STATEWIDE — On Thursday, the Senate Judiciary Committee voted to advance the nomination of Amy Coney Barrett to serve on the Supreme Court.
Now, the full Senate plans to vote on her confirmation to the Supreme Court Monday. If confirmed, Barrett will become the ninth justice mere days before Election Day.
Dr. Laura Merrifield Wilson, Associate Professor of Political Science at the University of Indianapolis, doesn’t believe it’s a question of if she’ll be confirmed — but rather, when.
“Based on the progress and everything that we’ve seen … it’s just a matter of when that actual confirmation vote from the Senate will occur,” Wilson said.
Amy Coney Barrett’s potential confirmation, Wilson adds, may come with a clash of ideologies. As Barrett takes her final steps towards the Supreme Court position, issues related to healthcare, abortion and more are on the line for both Democrats and Republicans.
“If you have Amy Coney Barrett replacing Ruth Bader Ginsburg, this would be a conservative woman replacing a liberal woman, you’re tilting that balance into a 6-3 conservative majority,” Wilson said. “So when we look at some of the cases that are coming up on the horizon, some of the cases that may come up in the future, we’re talking about a major ideological implication, and really moving from a somewhat conservative court to a stronger conservative court.”

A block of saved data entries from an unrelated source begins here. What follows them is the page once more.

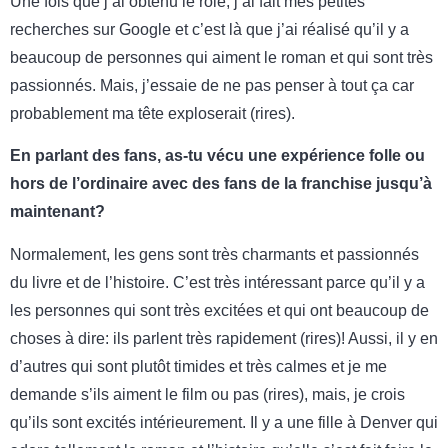
Une fois que j’ai obtenu le rôle, j’ai fait mes petites
recherches sur Google et c’est là que j’ai réalisé qu’il y a
beaucoup de personnes qui aiment le roman et qui sont très
passionnés. Mais, j’essaie de ne pas penser à tout ça car
probablement ma tête exploserait (rires).
En parlant des fans, as-tu vécu une expérience folle ou
hors de l’ordinaire avec des fans de la franchise jusqu’à
maintenant?
Normalement, les gens sont très charmants et passionnés
du livre et de l’histoire. C’est très intéressant parce qu’il y a
les personnes qui sont très excitées et qui ont beaucoup de
choses à dire: ils parlent très rapidement (rires)! Aussi, il y en
d’autres qui sont plutôt timides et très calmes et je me
demande s’ils aiment le film ou pas (rires), mais, je crois
qu’ils sont excités intérieurement. Il y a une fille à Denver qui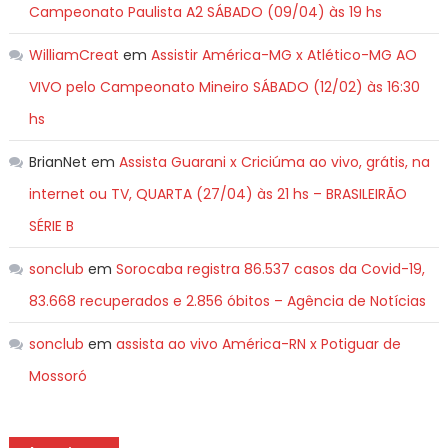
Campeonato Paulista A2 SÁBADO (09/04) às 19 hs
WilliamCreat
em
Assistir América-MG x Atlético-MG AO
VIVO pelo Campeonato Mineiro SÁBADO (12/02) às 16:30
hs
BrianNet
em
Assista Guarani x Criciúma ao vivo, grátis, na
internet ou TV, QUARTA (27/04) às 21 hs – BRASILEIRÃO
SÉRIE B
sonclub
em
Sorocaba registra 86.537 casos da Covid-19,
83.668 recuperados e 2.856 óbitos – Agência de Notícias
sonclub
em
assista ao vivo América-RN x Potiguar de
Mossoró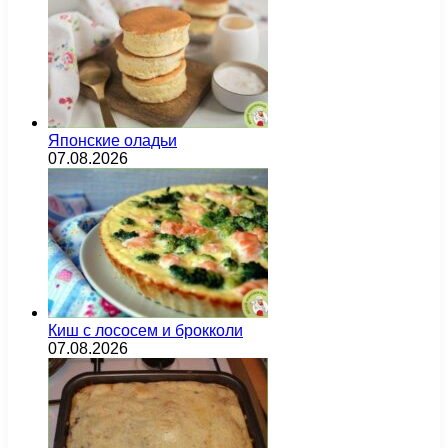
Японские оладьи
07.08.2026
Киш с лососем и брокколи
07.08.2026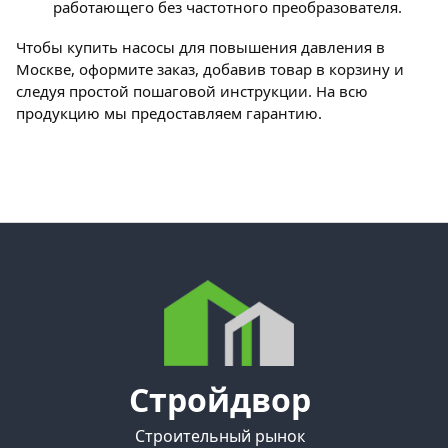
работающего без частотного преобразователя.
Чтобы купить насосы для повышения давления в
Москве, оформите заказ, добавив товар в корзину и
следуя простой пошаговой инструкции. На всю
продукцию мы предоставляем гарантию.
Стройдвор
Строительный рынок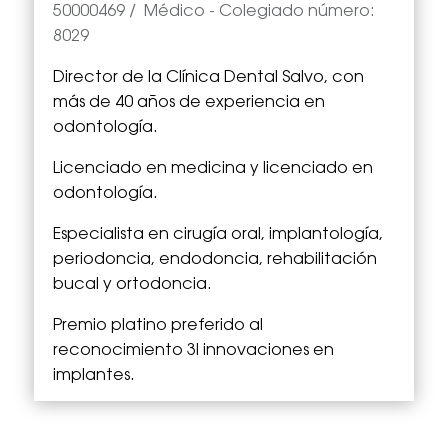
50000469
/
Médico
- Colegiado número:
8029
Director de la Clínica Dental Salvo, con
más de 40 años de experiencia en
odontología.
Licenciado en medicina y licenciado en
odontología.
Especialista en cirugía oral, implantología,
periodoncia, endodoncia, rehabilitación
bucal y ortodoncia.
Premio platino preferido al
reconocimiento 3I innovaciones en
implantes.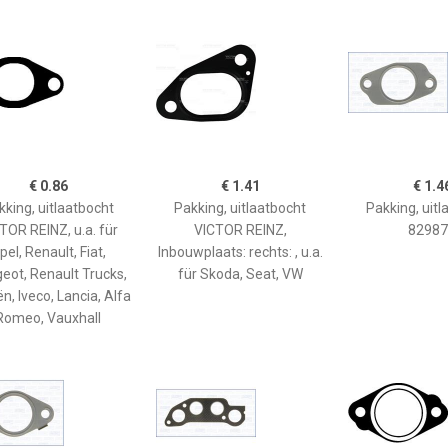
€ 0.86
€ 1.41
€ 1.4
kking, uitlaatbocht
Pakking, uitlaatbocht
Pakking, uitl
TOR REINZ, u.a. für
VICTOR REINZ,
82987
pel, Renault, Fiat,
Inbouwplaats: rechts: , u.a.
eot, Renault Trucks,
für Skoda, Seat, VW
ën, Iveco, Lancia, Alfa
Romeo, Vauxhall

If she is confirmed for the Supreme Court, Amy Coney Barrett’s absence on the 7th Circuit Court of Appeals — which rules on cases in Indiana — will not cause too much of a stir in the Hoosier state. Still, Wilson says, her position will need to be filled quickly.
“There is an institutional mechanism to separate everything out, so it’s not that decisions aren’t made … it would just make it a little bit more complicated,” Wilson said. “It would have some short term implications, but certainly the longer term effect is they would want that seat to be filled.”
Regardless of where you stand on her confirmation, Wilson believes it is still important to pay attention to the confirmation process.
“These confirmations, these hearings are really important for us because you get a better sense for who the candidates are,” Wilson said. “They give us a better sense for who Amy Coney Barrett is, and what she would be like if elected to serve in this capacity.”